What to do | Every line containing the string "jocuri" should be returned from the records.
........
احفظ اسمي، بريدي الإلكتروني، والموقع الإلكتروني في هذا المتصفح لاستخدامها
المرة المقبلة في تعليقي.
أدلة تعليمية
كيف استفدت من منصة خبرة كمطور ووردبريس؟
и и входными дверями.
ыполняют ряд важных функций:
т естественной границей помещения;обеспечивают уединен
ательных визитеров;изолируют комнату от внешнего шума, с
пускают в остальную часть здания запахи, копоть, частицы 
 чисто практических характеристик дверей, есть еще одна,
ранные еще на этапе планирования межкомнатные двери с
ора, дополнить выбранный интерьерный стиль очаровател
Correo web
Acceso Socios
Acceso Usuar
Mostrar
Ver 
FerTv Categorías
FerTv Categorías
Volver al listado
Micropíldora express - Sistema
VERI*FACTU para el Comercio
........
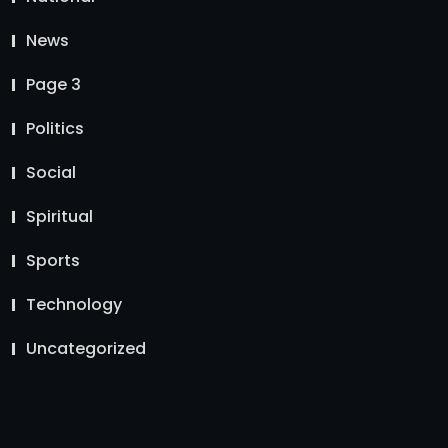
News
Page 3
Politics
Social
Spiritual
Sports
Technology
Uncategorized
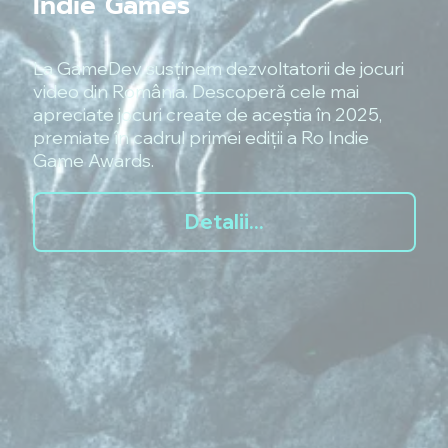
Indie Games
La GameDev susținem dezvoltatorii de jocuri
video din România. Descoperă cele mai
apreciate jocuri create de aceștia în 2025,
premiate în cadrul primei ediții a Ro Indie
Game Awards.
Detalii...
........
Finished exercise |
La GameDev susținem dezvoltatorii de jocuri
apreciate jocuri create de aceștia în 2025,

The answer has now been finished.